Again, this will not compile, because the compiler cannot figure out the intended size of the struct.

A possible solution might be to use std::unique_ptr:

// Will compile, but not an ideal design.
struct DecisionTree {
    struct Leaf {
        using Tag = rfl::Literal<"Leaf">;
        double prediction;
    };

    struct Node {
        using Tag = rfl::Literal<"Node">;
        rfl::Rename<"criticalValue", double> critical_value;
        std::unique_ptr<DecisionTree> lesser;
        std::unique_ptr<DecisionTree> greater;
    };

    using LeafOrNode = rfl::TaggedUnion<"type", Leaf, Node>;

    rfl::Field<"leafOrNode", LeafOrNode> leaf_or_node;
};

This will compile, but the design is less than ideal. We know for a fact that a Node must have exactly two subtrees. But this is not reflected in the type system. In this encoding, the fields "lesser" and "greater" are marked optional and you will have to check at runtime that they are indeed set.

But this violates the principles of reflection. Reflection is all about validating as much of our assumptions upfront as we possibly can. For a great theoretical discussion of this topic, check out Parse, don't validate by Alexis King.

So how would we encode our assumptions that the fields "lesser" and "greater" must exist in the type system and still have code that compiles? By using rfl::Box instead of std::unique_ptr:

struct DecisionTree {
    struct Leaf {
        using Tag = rfl::Literal<"Leaf">;
        double prediction;
    };

    struct Node {
        using Tag = rfl::Literal<"Node">;
        rfl::Rename<"criticalValue", double> critical_value;
        rfl::Box<DecisionTree> lesser;
        rfl::Box<DecisionTree> greater;
    };

    using LeafOrNode = rfl::TaggedUnion<"type", Leaf, Node>;

    rfl::Field<"leafOrNode", LeafOrNode> leaf_or_node;
};

rfl::Box is a thin wrapper around std::unique_ptr, but it is guaranteed to never be null (unless you do something egregious such as trying to access it after calling std::move).
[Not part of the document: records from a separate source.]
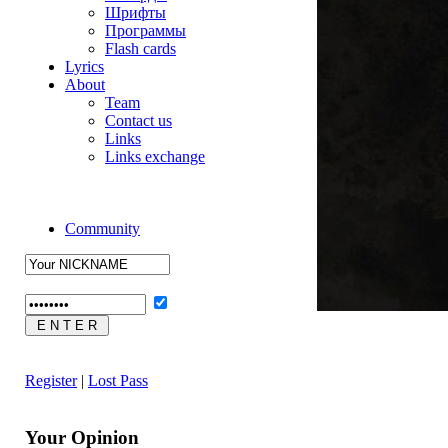
Шрифты
Программы
Flash cards
Lyrics
About
Team
Contact us
Links
Links exchange
Community
Register
|
Lost Pass
Your Opinion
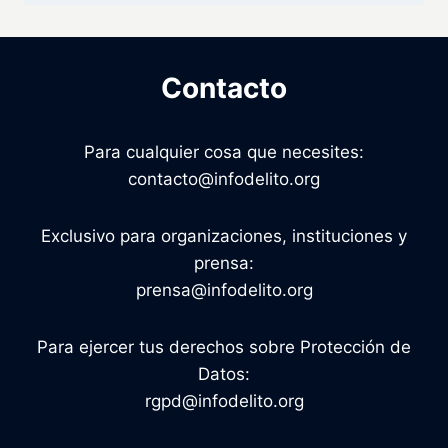
Contacto
Para cualquier cosa que necesites:
contacto@infodelito.org
Exclusivo para organizaciones, instituciones y
prensa:
prensa@infodelito.org
Para ejercer tus derechos sobre Protección de
Datos:
rgpd@infodelito.org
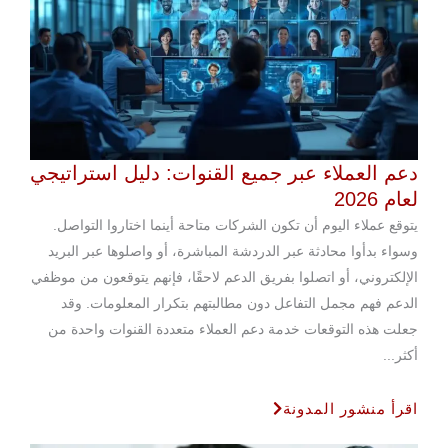
دعم العملاء عبر جميع القنوات: دليل استراتيجي
لعام 2026
يتوقع عملاء اليوم أن تكون الشركات متاحة أينما اختاروا التواصل.
وسواء بدأوا محادثة عبر الدردشة المباشرة، أو واصلوها عبر البريد
الإلكتروني، أو اتصلوا بفريق الدعم لاحقًا، فإنهم يتوقعون من موظفي
الدعم فهم مجمل التفاعل دون مطالبتهم بتكرار المعلومات. وقد
جعلت هذه التوقعات خدمة دعم العملاء متعددة القنوات واحدة من
أكثر...
اقرأ منشور المدونة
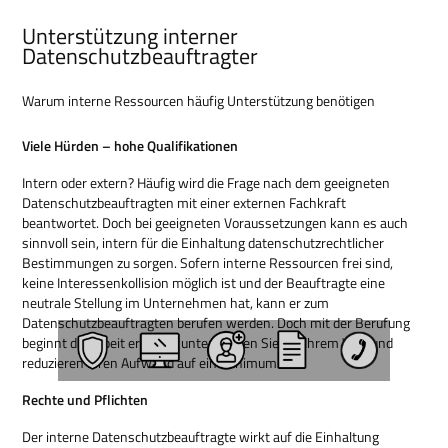
Unterstützung interner
Datenschutzbeauftragter
Warum interne Ressourcen häufig Unterstützung benötigen
Viele Hürden – hohe Qualifikationen
Intern oder extern? Häufig wird die Frage nach dem geeigneten
Datenschutzbeauftragten mit einer externen Fachkraft
beantwortet. Doch bei geeigneten Voraussetzungen kann es auch
sinnvoll sein, intern für die Einhaltung datenschutzrechtlicher
Bestimmungen zu sorgen. Sofern interne Ressourcen frei sind,
keine Interessenkollision möglich ist und der Beauftragte eine
neutrale Stellung im Unternehmen hat, kann er zum
Datenschutzbeauftragten berufen werden. Doch mit der Berufung
beginnt die Arbeit erst! Wir unterstützen Sie auf Ihrem Weg und
reduzieren Ihren Aufwand auf ein Minimum.
Rechte und Pflichten
Der interne Datenschutzbeauftragte wirkt auf die Einhaltung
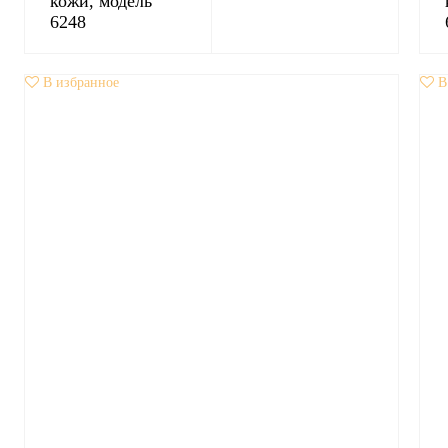
кожи, модель
6248
В избранное
В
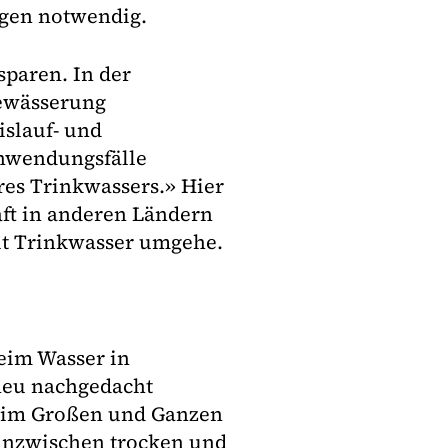
ngen notwendig.
sparen. In der
ewässerung
islauf- und
Anwendungsfälle
res Trinkwassers.» Hier
ft in anderen Ländern
it Trinkwasser umgehe.
eim Wasser in
 neu nachgedacht
e im Großen und Ganzen
 inzwischen trocken und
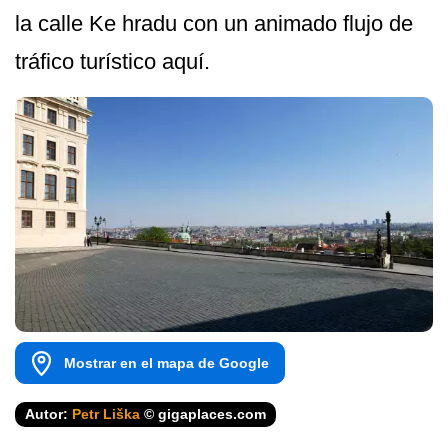
la calle Ke hradu con un animado flujo de
tráfico turístico aquí.
Mostrar en el mapa de Google
Autor:
Petr Liška
© gigaplaces.com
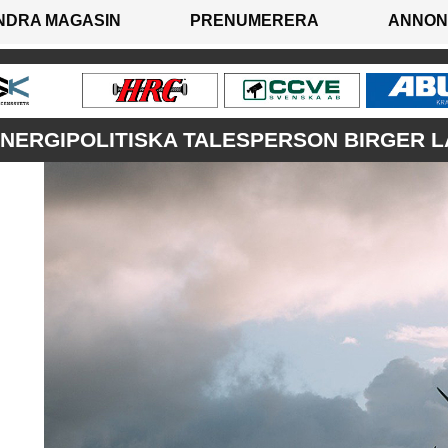
NDRA MAGASIN
PRENUMERERA
ANNON
ENERGIPOLITISKA TALESPERSON BIRGER L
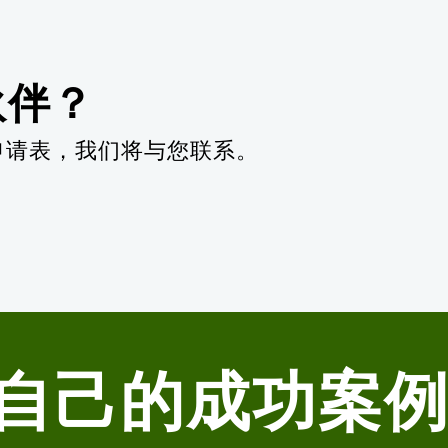
作伙伴？
申请表，我们将与您联系。
自己的成功案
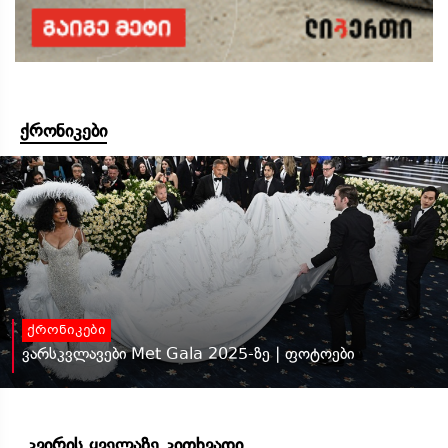
ქრონიკები
ქრონიკები
ვარსკვლავები Met Gala 2025-ზე | ფოტოები
კვირის ყველაზე კითხვადი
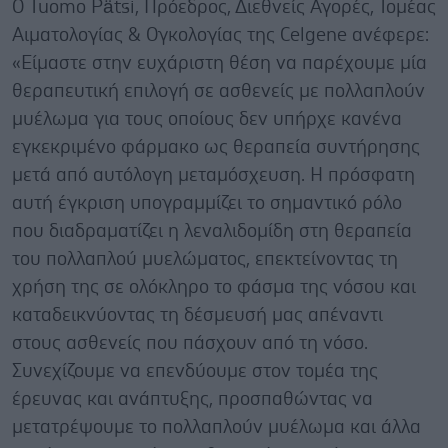
Ο Tuomo Pätsi, Πρόεδρος, Διεθνείς Αγορές, Τομέας
Αιματολογίας & Ογκολογίας της Celgene ανέφερε:
«Είμαστε στην ευχάριστη θέση να παρέχουμε μία
θεραπευτική επιλογή σε ασθενείς με πολλαπλούν
μυέλωμα για τους οποίους δεν υπήρχε κανένα
εγκεκριμένο φάρμακο ως θεραπεία συντήρησης
μετά από αυτόλογη μεταμόσχευση. Η πρόσφατη
αυτή έγκριση υπογραμμίζει το σημαντικό ρόλο
που διαδραματίζει η λεναλιδομίδη στη θεραπεία
του πολλαπλού μυελώματος, επεκτείνοντας τη
χρήση της σε ολόκληρο το φάσμα της νόσου και
καταδεικνύοντας τη δέσμευσή μας απέναντι
στους ασθενείς που πάσχουν από τη νόσο.
Συνεχίζουμε να επενδύουμε στον τομέα της
έρευνας και ανάπτυξης, προσπαθώντας να
μετατρέψουμε το πολλαπλούν μυέλωμα και άλλα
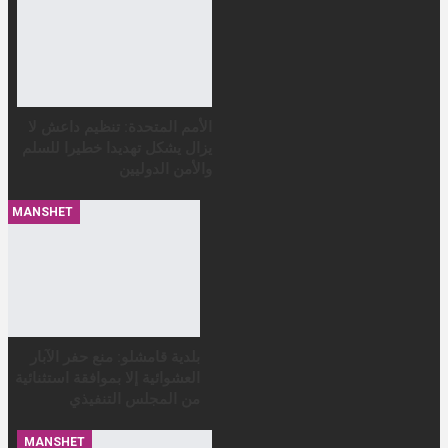
الأمم المتحدة: تنظيم داعش لا
يزال يشكل تهديدا خطيرا للسلم
والأمن الدوليين
MANSHET
بلدية قامشلو: منع حفر الآبار
العشوائية إلا بموافقة استثنائية
من المجلس التنفيذي
MANSHET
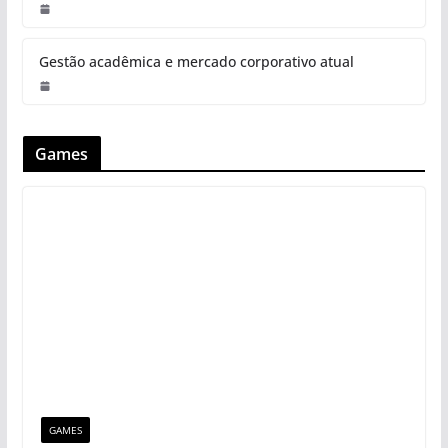
Gestão acadêmica e mercado corporativo atual
Games
GAMES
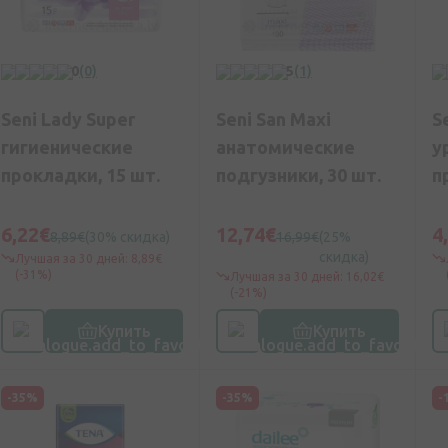
0
(0)
5
(1)
Seni Lady Super
Seni San Maxi
S
гигиенические
анатомические
у
прокладки, 15 шт.
подгузники, 30 шт.
п
6,22€
12,74€
4
8,89€
(30% скидка)
16,99€
(25%
скидка)
Лучшая за 30 дней: 8,89€
(-31%)
Лучшая за 30 дней: 16,02€
(-21%)
Купить
Купить
-35%
-35%
-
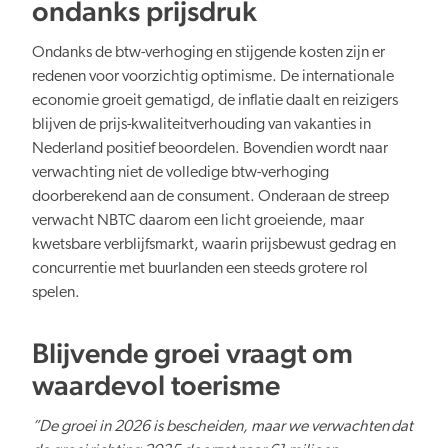
ondanks prijsdruk
Ondanks de btw-verhoging en stijgende kosten zijn er
redenen voor voorzichtig optimisme. De internationale
economie groeit gematigd, de inflatie daalt en reizigers
blijven de prijs-kwaliteitverhouding van vakanties in
Nederland positief beoordelen. Bovendien wordt naar
verwachting niet de volledige btw-verhoging
doorberekend aan de consument. Onderaan de streep
verwacht NBTC daarom een licht groeiende, maar
kwetsbare verblijfsmarkt, waarin prijsbewust gedrag en
concurrentie met buurlanden een steeds grotere rol
spelen.
Blijvende groei vraagt om
waardevol toerisme
”
De groei in 2026 is bescheiden, maar we verwachten dat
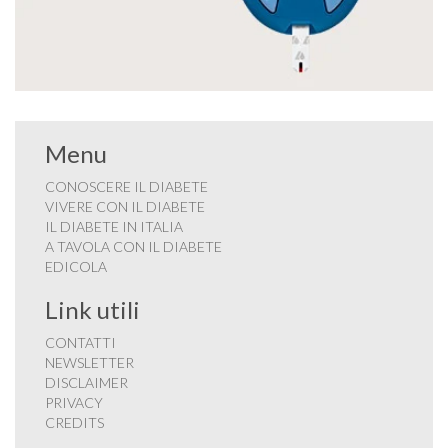
Menu
CONOSCERE IL DIABETE
VIVERE CON IL DIABETE
IL DIABETE IN ITALIA
A TAVOLA CON IL DIABETE
EDICOLA
Link utili
CONTATTI
NEWSLETTER
DISCLAIMER
PRIVACY
CREDITS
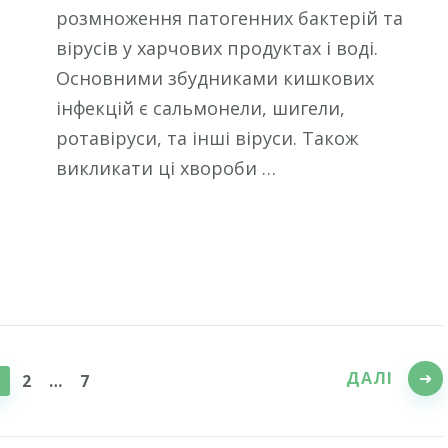
розмноження патогенних бактерій та
вірусів у харчових продуктах і воді.
Основними збудниками кишкових
інфекцій є сальмонели, шигели,
ротавіруси, та інші віруси. Також
викликати ці хвороби …
ДАЛІ
СТОРІНКА
СТОРІНКА
СТОРІНКА
1
2
…
7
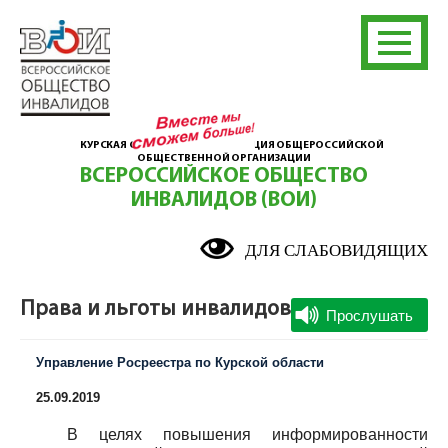
КУРСКАЯ ОБЛАСТНАЯ ОРГАНИЗАЦИЯ ОБЩЕРОССИЙСКОЙ
ОБЩЕСТВЕННОЙ ОРГАНИЗАЦИИ
ВСЕРОССИЙСКОЕ ОБЩЕСТВО
ИНВАЛИДОВ (ВОИ)
ДЛЯ СЛАБОВИДЯЩИХ
Права и льготы инвалидов
Управление Росреестра по Курской области
25.09.2019
В целях повышения информированности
It is a std::unique_ptr without the nullptr.

If you want to learn more about the evils of null references, check out the Null References: The Billion Dollar Mistake by Tony Hoare, who invented the concept in the first place.

You must initialize rfl::Box the moment you create it and it cannot be dereferenced until it is destroyed.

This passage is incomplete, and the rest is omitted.